NEW MEDIA: SPOTLIGHT ON INTERACTIVE TV GAMBLING - Will interactive gambling be a financial hit for TV stations? Betting could open up new revenue streams for media owners, Alasdair Reid says

Sex, of course, is number one by a long way but gambling pushes it

a close second, apparently. You have to say "apparently" because there

are no accurate measures of e-commerce activity on the web. By any

"guesstimate", porn is huge, worth trillions of e-commerce dollars each

year, largely through download charges. Gambling, though, is not to be

sniffed at - according to most estimates, it's worth billions and the

market is still growing rapidly.



So it's no surprise to find interactive TV companies looking for ways to

elbow in on digital betting - and, in theory, they are ideally placed to

clean up. Interactive TV and gambling, you could argue, were made for

each other.



Established bookmakers such as Ladbrokes already have their own online

presence but we may also see bookies becoming integral partners of

broadcasters in producing interactive programming in the broadcast

stream.



To take one no-brainer possibility, the broadcaster could carry racing

coverage with enhanced TV content provided via a firm of turf

accountants.



There could be a panel down the side of the screen carrying runners and

riders and odds. A little judicious use of your remote and you could

back a horse, with the cash coming straight out of the subscription and

pay-per-view account you have with the platform provider.

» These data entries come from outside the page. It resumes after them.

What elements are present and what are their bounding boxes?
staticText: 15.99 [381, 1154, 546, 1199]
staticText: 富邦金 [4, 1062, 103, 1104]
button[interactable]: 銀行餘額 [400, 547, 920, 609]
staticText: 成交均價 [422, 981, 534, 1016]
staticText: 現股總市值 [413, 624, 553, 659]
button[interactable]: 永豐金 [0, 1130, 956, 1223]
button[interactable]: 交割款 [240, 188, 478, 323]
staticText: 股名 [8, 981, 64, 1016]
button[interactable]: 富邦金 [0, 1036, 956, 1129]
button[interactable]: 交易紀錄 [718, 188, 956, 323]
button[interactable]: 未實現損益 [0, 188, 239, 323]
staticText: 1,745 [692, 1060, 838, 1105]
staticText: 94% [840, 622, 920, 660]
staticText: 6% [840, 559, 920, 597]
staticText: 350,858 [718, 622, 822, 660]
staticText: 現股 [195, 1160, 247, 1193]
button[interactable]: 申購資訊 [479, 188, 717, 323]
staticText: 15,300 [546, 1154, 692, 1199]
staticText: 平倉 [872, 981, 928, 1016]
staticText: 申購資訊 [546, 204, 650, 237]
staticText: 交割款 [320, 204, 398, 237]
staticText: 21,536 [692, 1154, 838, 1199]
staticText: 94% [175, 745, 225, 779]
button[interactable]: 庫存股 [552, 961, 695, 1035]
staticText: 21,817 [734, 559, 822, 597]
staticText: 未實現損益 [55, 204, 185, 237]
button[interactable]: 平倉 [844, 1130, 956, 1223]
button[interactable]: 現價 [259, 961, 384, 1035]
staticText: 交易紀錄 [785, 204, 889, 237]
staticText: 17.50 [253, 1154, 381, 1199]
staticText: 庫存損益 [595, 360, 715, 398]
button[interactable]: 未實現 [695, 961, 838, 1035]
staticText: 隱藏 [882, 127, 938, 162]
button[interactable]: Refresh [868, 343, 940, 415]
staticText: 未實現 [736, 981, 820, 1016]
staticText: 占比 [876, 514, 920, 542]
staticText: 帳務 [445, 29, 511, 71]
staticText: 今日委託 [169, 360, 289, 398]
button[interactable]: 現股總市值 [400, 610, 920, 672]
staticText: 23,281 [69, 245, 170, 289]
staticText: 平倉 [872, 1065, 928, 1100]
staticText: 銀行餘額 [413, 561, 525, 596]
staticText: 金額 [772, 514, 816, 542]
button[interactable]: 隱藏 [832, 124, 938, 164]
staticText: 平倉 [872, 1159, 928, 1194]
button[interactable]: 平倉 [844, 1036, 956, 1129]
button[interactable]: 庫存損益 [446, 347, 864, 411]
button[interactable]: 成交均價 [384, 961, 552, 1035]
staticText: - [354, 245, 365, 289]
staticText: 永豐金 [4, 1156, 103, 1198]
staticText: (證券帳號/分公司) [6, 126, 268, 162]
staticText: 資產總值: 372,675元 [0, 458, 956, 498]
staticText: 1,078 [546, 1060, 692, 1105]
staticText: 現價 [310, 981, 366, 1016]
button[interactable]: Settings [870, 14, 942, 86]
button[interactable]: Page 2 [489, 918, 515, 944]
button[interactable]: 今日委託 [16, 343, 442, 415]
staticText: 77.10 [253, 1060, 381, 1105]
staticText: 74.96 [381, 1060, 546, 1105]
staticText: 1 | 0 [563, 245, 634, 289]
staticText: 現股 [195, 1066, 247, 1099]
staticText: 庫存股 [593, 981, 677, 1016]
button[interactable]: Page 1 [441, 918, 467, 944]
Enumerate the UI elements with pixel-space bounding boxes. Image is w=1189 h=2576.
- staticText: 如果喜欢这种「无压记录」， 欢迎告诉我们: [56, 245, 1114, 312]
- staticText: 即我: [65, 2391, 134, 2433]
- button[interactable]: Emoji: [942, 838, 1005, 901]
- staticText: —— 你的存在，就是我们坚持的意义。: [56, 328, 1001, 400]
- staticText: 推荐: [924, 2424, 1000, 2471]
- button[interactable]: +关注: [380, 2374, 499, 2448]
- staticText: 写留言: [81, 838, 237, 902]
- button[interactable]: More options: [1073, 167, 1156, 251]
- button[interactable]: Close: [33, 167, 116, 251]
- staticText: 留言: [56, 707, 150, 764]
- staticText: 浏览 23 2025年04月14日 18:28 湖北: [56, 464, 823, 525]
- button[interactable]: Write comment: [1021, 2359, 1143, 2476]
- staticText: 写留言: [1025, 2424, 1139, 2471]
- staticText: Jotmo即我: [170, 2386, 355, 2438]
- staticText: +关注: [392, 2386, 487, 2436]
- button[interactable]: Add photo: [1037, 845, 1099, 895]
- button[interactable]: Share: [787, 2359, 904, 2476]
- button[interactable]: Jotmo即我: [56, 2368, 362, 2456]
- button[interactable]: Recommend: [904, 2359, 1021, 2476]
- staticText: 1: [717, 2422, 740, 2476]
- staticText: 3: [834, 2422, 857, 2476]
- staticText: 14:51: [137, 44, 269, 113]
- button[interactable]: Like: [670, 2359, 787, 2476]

This is not yet technically possible - but was obviously one of the

long-term possibilities being explored in recent joint venture talks

between BSkyB and Ladbrokes - and the fact that talks collapsed should

not be interpreted as a judgment on this market's potential. The two

sides took a raincheck because of the threat of an investigation by the

Competition Commission. They've since indicated that they will seek

alternative ways to structure a deal. Let's also not forget that BSkyB

already owns the bookmaking subsidiary Surrey Racing.



Dan Clays, an associate director of Quantum New Media, comments: "I

believe this is far from dead. The structure of the deal will need to be

rethought but it isn't dead. It's a good match - Sky's technology and

Ladbrokes' expertise. The necessity is to drive revenues per subscriber

using the digital infrastructure and gambling is essential to that."



And this isn't just about horseracing, or its diminutive cousin, "the

dogs". By sheer coincidence, Sky Sports and TwoWay TV unveiled an

interactive programming strand at the weekend that many believe is one

possible pointer to the way this market will develop. It's called Sky

Play and it was launched on Sky Sports Extra during coverage of Sunday's

Leeds United versus Chelsea side-show at Elland Road.



It was billed as a "pay-per-play" competition. You pay £1.50 to

enter via a premium phone line and then use your remote to predict the

outcome of various events throughout the match. There was a cash prize

for the best score. A slight modification in the system could allow each

prediction to be an online bet. And why stop there? Why not add a

gambling element to reality TV programmes such as Big Brother? Or to the

outcome of soap opera plots?



Perhaps, Chris Harrison, the managing director of the interactive TV

agency Spring Communications, says. He thinks there will be two distinct

markets that won't necessarily converge - the competition side of things

(such as Sky Play in its existing format) where people speculate on the

turn of events for fun, not necessarily because they want to win big

sums of money. And, on the other hand, the more hard-core gamblers.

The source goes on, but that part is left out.